Ibnul Qayyim Al-Jauziyah, (dalam Al-Fawaid/hal. 51) mengajak segenap
kaum muslimin, memiliki kepedulian untuk membela ajaran Islam yang
benar, serta bersatu padu, bekerja sama, bukan saja sama bekerja, untuk
melawan segenap penyimpangan agama yang telah dilakukan dan terus
dipasarkan Syiah.
“Kita harus maju ke depan menjadi kuda jagoan dalam memberantas
kesesatan, sebab ‘kuda-kuda jagoan itu ada di bagian depan, sementara
kuda pemikul beban itu ada di belakang.”
Sementara Al Imam Ibnu Qutaibah berkata, “Hanyalah kebatilan itu
menjadi kuat dengan dia itu didiamkan.” (Dalam Al Ikhtilaf Fil Lafzh).
Ada pun Ibnu Taimiyyah, ia menyatakan, “Setiap kali orang yang tegak
dengan cahaya kenabian itu melemah, maka menguatlah kebid’ahan.”
(Majmu’ul Fatawa/3/hal. 104).
Muhammad Al-Basyir Al-Ibrahimi menegaskan, “Wajib bagi seorang alim
agama ini untuk bersemangat dalam memberikan petunjuk ketika merebaknya
kesesatan itu dan bersegera dalam menolong kebenaran ketika dia melihat
kebatilan sedang melawannya serta menyerang kebid’ahan, kejelekan serta
kerusakan sebelum menjadi kuat dan semakin memuncak, sebelum manusia
menjadi terbiasa dengannya dan meresap dalam hati-hati mereka sehingga
sulit untuk mencabutnya.
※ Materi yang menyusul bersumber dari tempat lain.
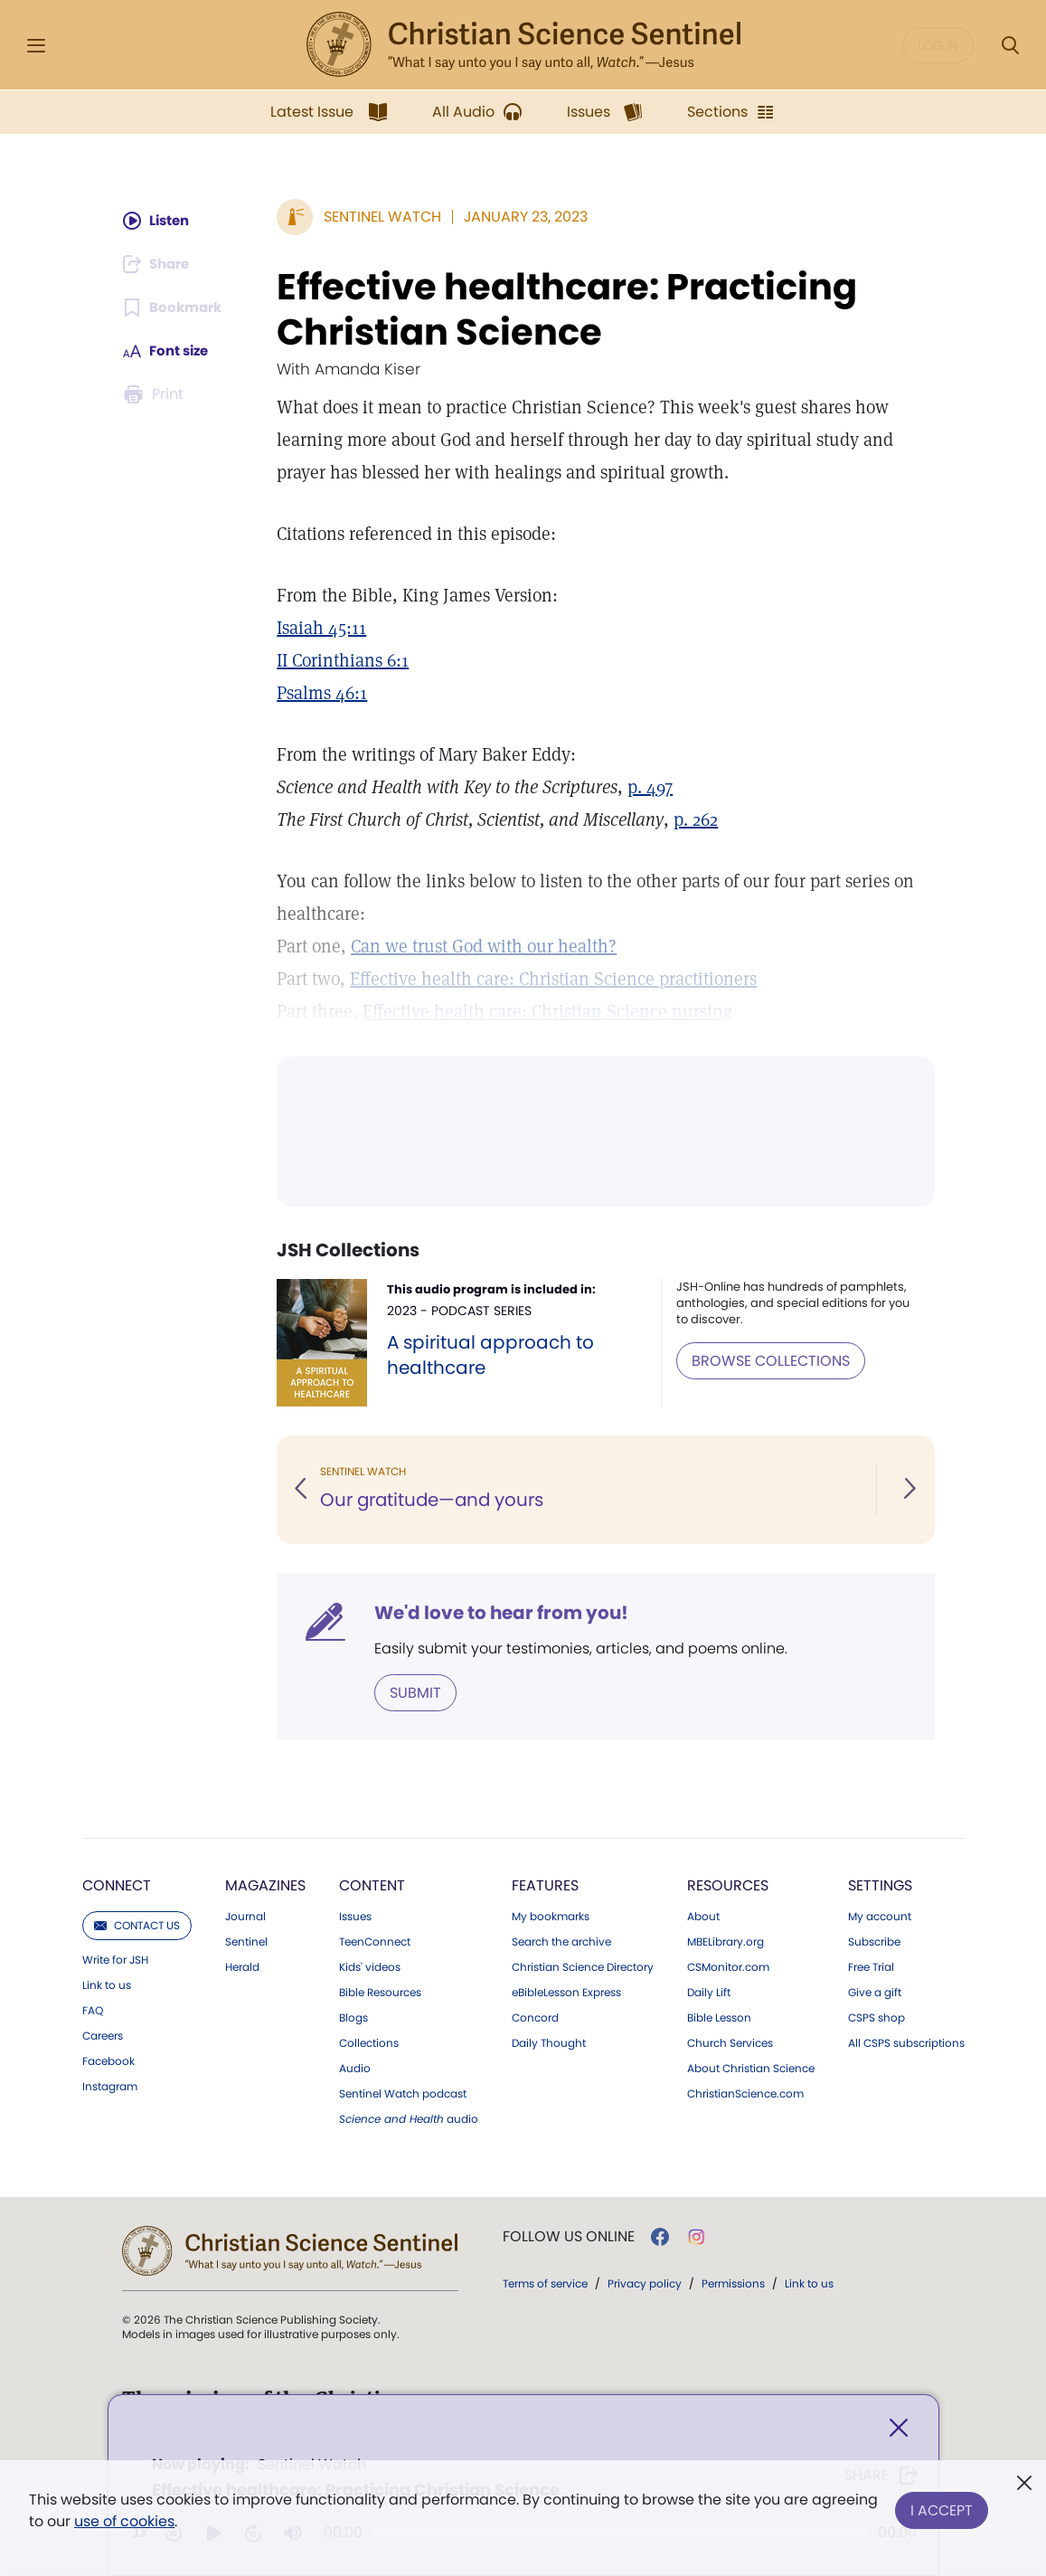  Describe the element at coordinates (417, 1691) in the screenshot. I see `Submit` at that location.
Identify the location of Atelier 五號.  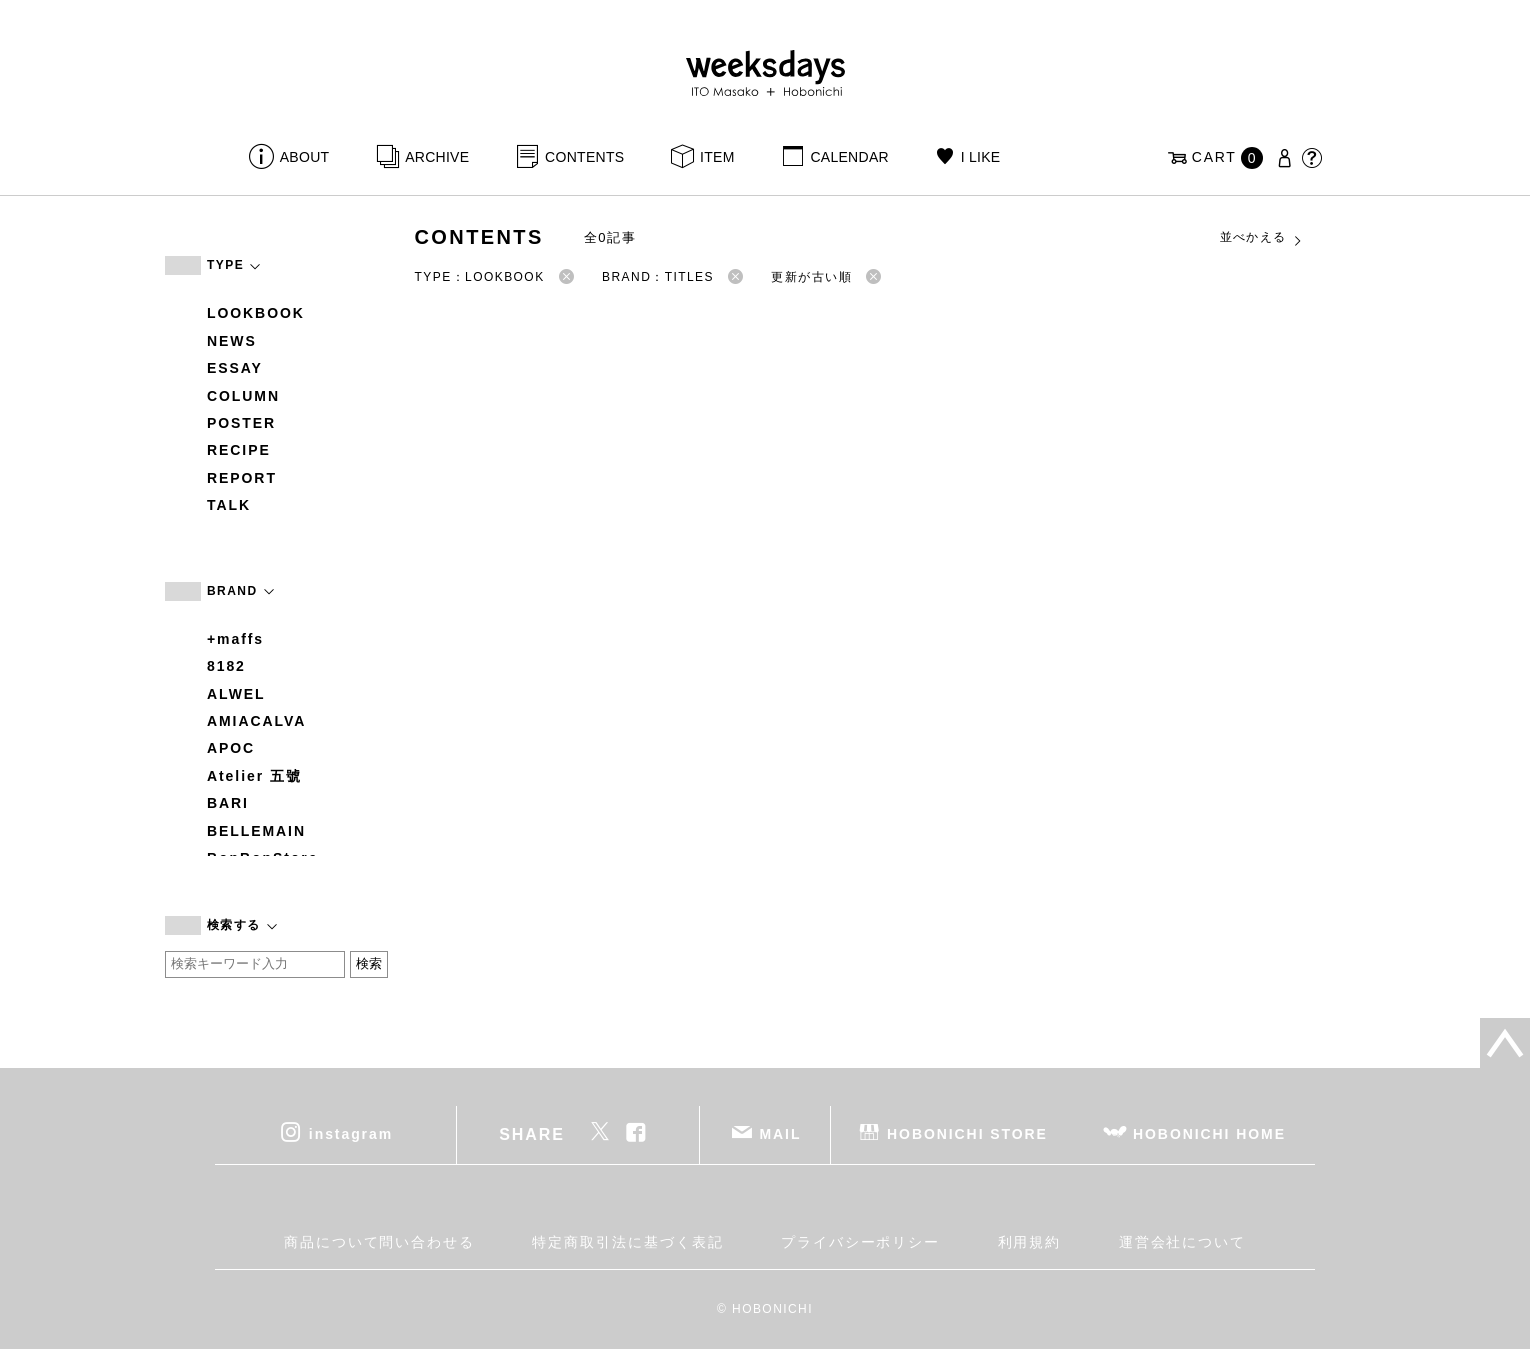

Maka wajib atas seorang alim untuk terjun ke
tengah-tengah kancah sebagai mujahid, janganlah dia menjadi orang yang
tertinggal di belakang dan hanya duduk-duduk saja. Hendaknya juga untuk
berbuat sebagaimana yang dilakukan oleh para pengobat pemberi nasehat di
tempat-tempat terjangkitnya wabah penyakit untuk menyelamatkan manusia
dan untuk menyadarkan orang-orang yang berada dalam kesalahan, bukannya
berjalan bersama mereka, tetapi berusaha untuk membubarkan perkumpulan
mereka di atas kesalahan tersebut.” (Dalam Al-Atsar/4/110-111).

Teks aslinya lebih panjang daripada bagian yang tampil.